Five elementary schools — PS 2 in Chinatown, PS 198 on the Upper East Side, PS 9 in Prospect Heights, Brooklyn, PS 11 in Clinton Hill, Brooklyn, and PS 133 in Park Slope, Brooklyn — maintain full-time “recess coaches” employed by Playworks.
And in a pilot program launched last month, four elementary schools — PS 3 and PS 23 in Brooklyn and PS 44 and PS 83 in The Bronx — will share a single recess coach, with each school getting them one week a month. The coach not only supervises recess but trains junior coaches, runs parent-teacher sport nights and goes into three classrooms per day to teach new games.
The dozen “junior coaches” per school are selected from the ranks of fourth- and fifth-graders. They undergo leadership training and are called upon to settle spats, organize games and collect play equipment.
The primary aim is to get all children playing together, regardless of cliques. “We try and make everything as inclusive as possible,” said Kim McCall, executive director of Playworks in New York and New Jersey.
On Friday morning, at PS 9, coach Marquis Bethel, 25, watched over about 200 third-, fourth- and fifth-graders playing at exercise stations set up for four square, Switch (a game invented by Playworks), “one-shot basketball,” “three-line football,” a performing-arts stage, soccer and hula hoops.
Games aren’t compulsory. One girl read a book alone against a fence, while another section of the playground was dedicated to kids doing handstands and flips.
Before the program was introduced, PS 9 had segregated its playground into boys and girls sections over concerns about bullying and safety, Kilkenny said. When Playworks arrived four years ago, “they didn’t really know how to play,” said Kilkenny, explaining that kids knew the rules of basketball but didn’t know how to share a court.
Bethel — who is treated like a rock star by students desperate for a high-five from him — says that if he sees kids being excluded, he will call them over to “come hang with coach” and they will together join a team game.
Playworks says it aims to ensure kids have fun, stay active, fight obesity, reduce bullying and keep focused when back in the classroom. Unsurprisingly, the Playworks program was developed in Berkeley, Calif. It’s now in 900 schools nationally.
Not all experts are sold on the fun police, with some saying adults constantly managing playtime can impede a child’s creative and emotional development. “Children need some sort of unorganized and unsupervised playtime, specifically because it stokes their imagination and allows them to create imaginary worlds,” said Erik P. Hoel, a Ph.D. candidate in neuroscience at the University of Wisconsin.
A child’s ability to create imaginary worlds — such as giving a doll its own back story or inhabiting a fantasy universe — can be an indicator of future creativity and intelligence, Hoel said. “If you go your whole life with imaginary life being given to you instead of you creating your own, there’s kind of a learned helplessness in terms of creativity,” Hoel told The Post.
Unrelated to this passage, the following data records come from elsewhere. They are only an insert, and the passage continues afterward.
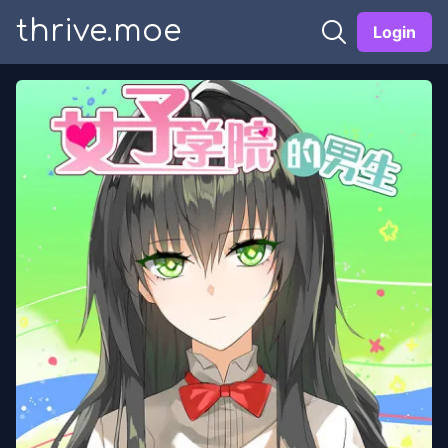
thrive.moe
Login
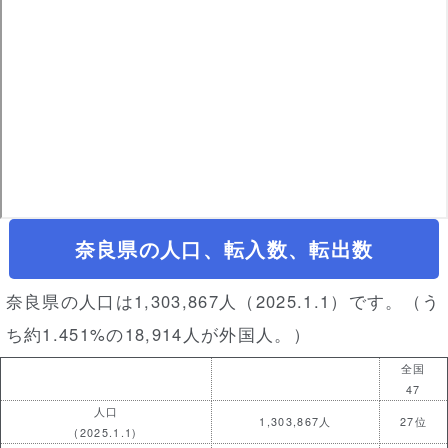
奈良県の人口、転入数、転出数
奈良県の人口は1,303,867人（2025.1.1）です。（う
ち約1.451%の18,914人が外国人。）
全国
47
人口
1,303,867人
27位
(2025.1.1)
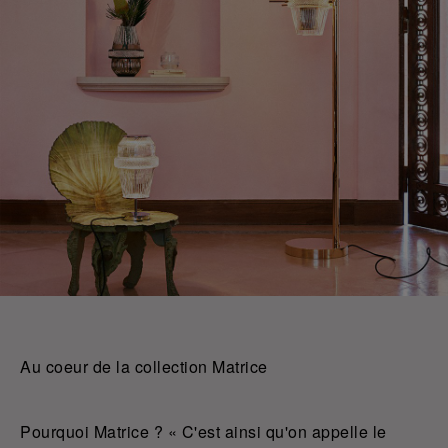
Au coeur de la collection Matrice
Pourquoi Matrice ? « C'est ainsi qu'on appelle le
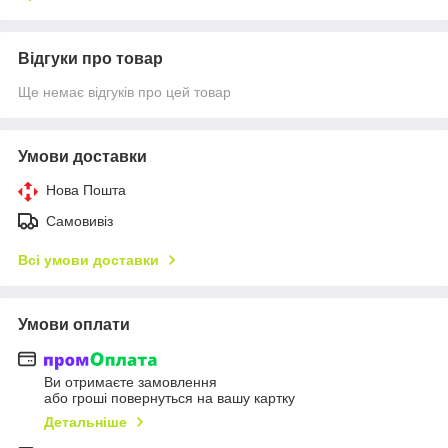
Відгуки про товар
Ще немає відгуків про цей товар
Умови доставки
Нова Пошта
Самовивіз
Всі умови доставки
Умови оплати
Ви отримаєте замовлення
або гроші повернуться на вашу картку
Детальніше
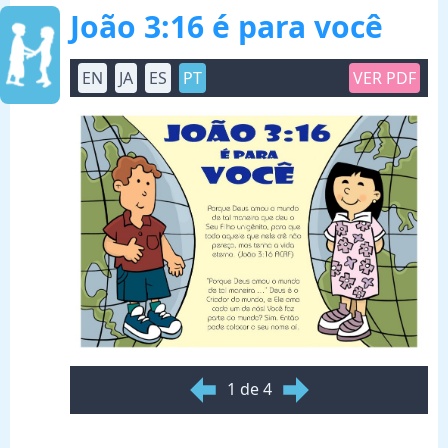
João 3:16 é para você
EN
JA
ES
PT
VER PDF
1 de 4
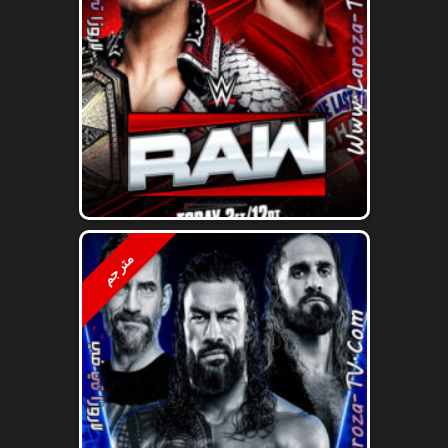
مترجم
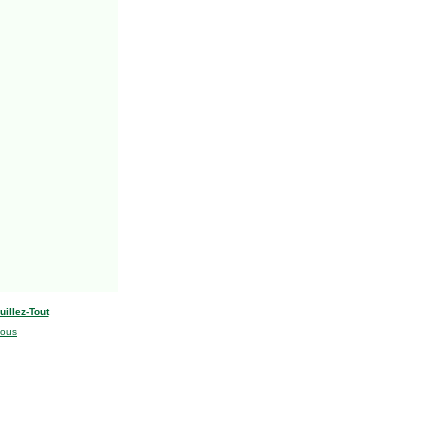
uillez-Tout
nous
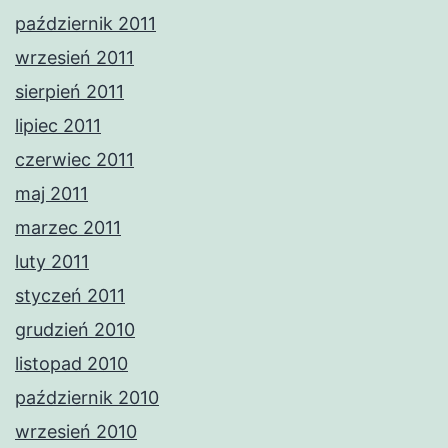
październik 2011
wrzesień 2011
sierpień 2011
lipiec 2011
czerwiec 2011
maj 2011
marzec 2011
luty 2011
styczeń 2011
grudzień 2010
listopad 2010
październik 2010
wrzesień 2010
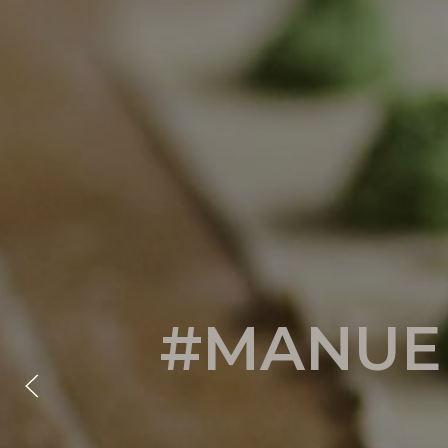
#MANUE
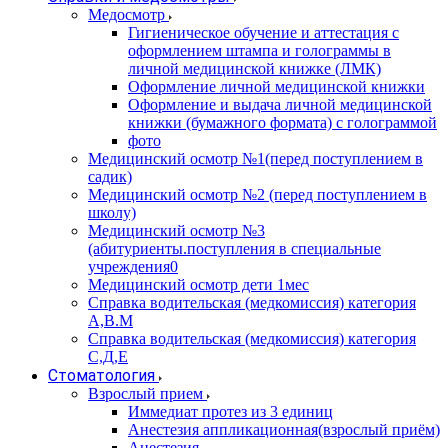
Медосмотр
Гигиеническое обучение и аттестация с
оформлением штампа и голограммы в
личной медицинской книжке (ЛМК)
Оформление личной медицинской книжки
Оформление и выдача личной медицинской
книжки (бумажного формата) с голограммой
фото
Медицинский осмотр №1(перед поступлением в
садик)
Медицинский осмотр №2 (перед поступлением в
школу)
Медицинский осмотр №3
(абитуриенты.поступления в специальные
учреждения0
Медицинский осмотр дети 1мес
Справка водительская (медкомиссия) категория
А,В.М
Справка водительская (медкомиссия) категория
С,Д,Е
Стоматология
Взрослый прием
Иммедиат протез из 3 единиц
Анестезия аппликационная(взрослый приём)
Анестезия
Plus, there are social benefits to kid-led playtime. “It allows them to self-organize and deal with common group dynamics that go along with being human . . . There’s not always going to be a teacher around,” Hoel said.
Playworks puts full-time coaches only at schools in low-income areas. The programs are half-funded by the DOE, with the other half coming from the nonprofit’s donors. With a lack of private funding, about a dozen city public schools are on a waiting list to get a Playworks’ recess coach.